Ayşe Çetin (Yılmazköy):
Biz önce jeotermalin kötü bişey olduğunu bilmiyorduk. Bizi kandırdılar. Biz hastalık saçtığını farkettikten sonra mücadelemiz başlayalı 4 yıl oldu. Biz çocuklarımıza hasta toprak bırakmayacağız. Biz öğrendik artık. Biz Aydını bırakmayacağız.”
Ufuk Göçmen (Büyük Menderes Havzası Denizli bileşeni):
Denizli Menderes Havzası Denizli Bileşeni adına konuşan Göçmen “En sorunlu bölgelerden birisinden geliyorum. Sanayi çok iyi ama sanayinin bedeli olarak havzamız sanayi atıklarıyla kirletiliyor. Dinar’daki termik santral kurulduğunda Menderes suyunun Söke’ye akması mümkün olmayacak. Bizler önce öğrenmek için kendi içimizde tüm Denizliye açık toplantılar düzenleyerek çalışmalara başladık. Bu süreç içerisinde Denizli’de toplatılar yaptıklarını belirten Göçmen Menderes Havzası Denizli Bileşeni olarak daha geniş bir ekoloji mücadelesi vermek için kurumsal bir yapı oluşturmadıklarını belirtti.
Başköy Direnişi:
Başköyden gelen direnişçiler başarının nedeninin çocuk, yaşlı demeden kadınların öncülüğünde verilen mücadelede saklı olduğunu belirttiler. Bundan sonra köylerinde kendilerinden izinsiz ve habersiz hiç birşeyin yapılamayacağına değinin Başköylüler bu süreçte artık uyandıklarını ve her zaman mücadeleye hazır olarak beklediklerini belirttiler.

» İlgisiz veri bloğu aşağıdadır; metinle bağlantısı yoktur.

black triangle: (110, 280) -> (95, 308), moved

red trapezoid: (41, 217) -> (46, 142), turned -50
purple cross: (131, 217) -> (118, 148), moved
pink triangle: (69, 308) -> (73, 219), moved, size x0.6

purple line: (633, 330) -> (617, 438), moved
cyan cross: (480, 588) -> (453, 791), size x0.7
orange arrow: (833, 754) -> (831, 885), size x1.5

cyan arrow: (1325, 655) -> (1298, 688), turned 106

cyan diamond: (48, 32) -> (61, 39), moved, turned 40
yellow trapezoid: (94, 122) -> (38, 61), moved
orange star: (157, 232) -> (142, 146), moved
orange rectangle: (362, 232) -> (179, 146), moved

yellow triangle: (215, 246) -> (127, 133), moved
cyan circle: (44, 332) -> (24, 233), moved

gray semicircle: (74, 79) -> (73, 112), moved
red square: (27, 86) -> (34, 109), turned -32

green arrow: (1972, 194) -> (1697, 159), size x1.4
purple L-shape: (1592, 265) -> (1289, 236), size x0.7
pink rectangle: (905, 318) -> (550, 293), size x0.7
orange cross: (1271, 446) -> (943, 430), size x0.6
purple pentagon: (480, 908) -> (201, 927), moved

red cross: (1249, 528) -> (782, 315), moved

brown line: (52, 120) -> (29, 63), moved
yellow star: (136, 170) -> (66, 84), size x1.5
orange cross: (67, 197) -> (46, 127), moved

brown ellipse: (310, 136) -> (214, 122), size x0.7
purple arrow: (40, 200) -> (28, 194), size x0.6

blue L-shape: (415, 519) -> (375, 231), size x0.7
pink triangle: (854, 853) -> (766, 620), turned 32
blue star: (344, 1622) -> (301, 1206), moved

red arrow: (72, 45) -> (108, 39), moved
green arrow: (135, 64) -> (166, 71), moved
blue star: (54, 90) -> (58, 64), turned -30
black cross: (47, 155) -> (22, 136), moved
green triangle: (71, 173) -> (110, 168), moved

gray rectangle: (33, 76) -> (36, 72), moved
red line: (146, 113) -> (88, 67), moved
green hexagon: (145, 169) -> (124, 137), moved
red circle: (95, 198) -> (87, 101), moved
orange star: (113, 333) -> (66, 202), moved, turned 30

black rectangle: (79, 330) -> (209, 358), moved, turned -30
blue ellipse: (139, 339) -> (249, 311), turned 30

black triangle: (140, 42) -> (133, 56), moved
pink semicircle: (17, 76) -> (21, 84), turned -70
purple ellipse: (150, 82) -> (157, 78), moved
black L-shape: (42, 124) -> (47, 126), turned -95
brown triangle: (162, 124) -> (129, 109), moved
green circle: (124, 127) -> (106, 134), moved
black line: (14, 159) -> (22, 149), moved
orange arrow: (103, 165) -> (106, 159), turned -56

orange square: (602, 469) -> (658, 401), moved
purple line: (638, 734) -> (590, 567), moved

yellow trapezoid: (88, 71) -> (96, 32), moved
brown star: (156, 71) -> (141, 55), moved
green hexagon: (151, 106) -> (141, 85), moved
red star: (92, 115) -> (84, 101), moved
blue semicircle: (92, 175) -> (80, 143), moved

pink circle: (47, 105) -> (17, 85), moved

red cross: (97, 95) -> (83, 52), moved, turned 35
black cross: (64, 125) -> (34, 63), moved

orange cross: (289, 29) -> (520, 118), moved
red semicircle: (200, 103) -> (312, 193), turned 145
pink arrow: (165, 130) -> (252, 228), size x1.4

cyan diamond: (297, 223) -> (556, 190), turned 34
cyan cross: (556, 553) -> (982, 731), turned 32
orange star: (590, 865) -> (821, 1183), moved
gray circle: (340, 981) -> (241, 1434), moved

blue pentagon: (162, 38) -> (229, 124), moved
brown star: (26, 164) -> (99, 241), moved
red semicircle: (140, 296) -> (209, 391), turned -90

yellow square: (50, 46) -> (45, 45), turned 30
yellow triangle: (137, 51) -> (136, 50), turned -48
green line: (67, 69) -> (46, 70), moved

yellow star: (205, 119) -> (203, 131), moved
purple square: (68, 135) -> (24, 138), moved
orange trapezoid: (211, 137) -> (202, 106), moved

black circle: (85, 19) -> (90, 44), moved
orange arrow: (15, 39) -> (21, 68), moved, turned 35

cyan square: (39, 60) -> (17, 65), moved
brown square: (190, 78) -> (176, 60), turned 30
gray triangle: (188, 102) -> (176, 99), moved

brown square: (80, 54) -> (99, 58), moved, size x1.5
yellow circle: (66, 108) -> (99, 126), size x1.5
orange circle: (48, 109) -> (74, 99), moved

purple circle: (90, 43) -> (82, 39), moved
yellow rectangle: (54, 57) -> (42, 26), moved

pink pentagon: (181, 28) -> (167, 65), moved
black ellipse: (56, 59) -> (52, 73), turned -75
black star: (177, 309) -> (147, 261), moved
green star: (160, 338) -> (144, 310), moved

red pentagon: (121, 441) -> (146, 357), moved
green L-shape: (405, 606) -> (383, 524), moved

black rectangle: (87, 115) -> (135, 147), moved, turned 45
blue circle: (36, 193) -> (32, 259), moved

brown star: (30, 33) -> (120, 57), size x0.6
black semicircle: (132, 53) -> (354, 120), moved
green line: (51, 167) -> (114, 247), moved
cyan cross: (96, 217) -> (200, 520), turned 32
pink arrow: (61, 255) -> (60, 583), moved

Muğla Yatağan Gökgedik Direnişçileri:
Muğla’nın Yatağan ilçesine bağlı Gökgedik köyünde, yurttaşların tek geçim kaynağı olan fıstık çamları, cam ve seramik sanayisinde hammadde olarak kullanılan felspat madenciliği için Global Holding bünyesindeki Straton Madencilik firması bölgede 4 yıldır felspat madeni çıkarıyor. Fıstık çamlarının yok edilmesine karşı direnen bir avuç köylü adına yapılan konuşmada köylüler” Bizler geçim kaynağımız ve yaşam alanımız olan çam ağaçlarının yok edilmesini istemiyoruz. Bunun için direniyoruz. Ancak şirket köylüleri işe alarak direnişi sürekli bölmektedir. Şimdi ise kendi içerisinde çalışan işçilerden bizim köyümüz ve çevre köylerde şirkete bağlı çalışan muhtar adayları çıkarmıştır. Askeri ve Polisi yanına alan şirket direnen köylülere sürekli baskı yapmakta ve korkutmaya çalışmaktadır. Köyde verdiğimiz direniş ne kadar bölünmüş olsa da bizler direnmeye devam edeceğiz. Sizlerden ve doğa gönüllülerinden beklentimiz mücadelemize destek olmanızdır.” diye konuştu.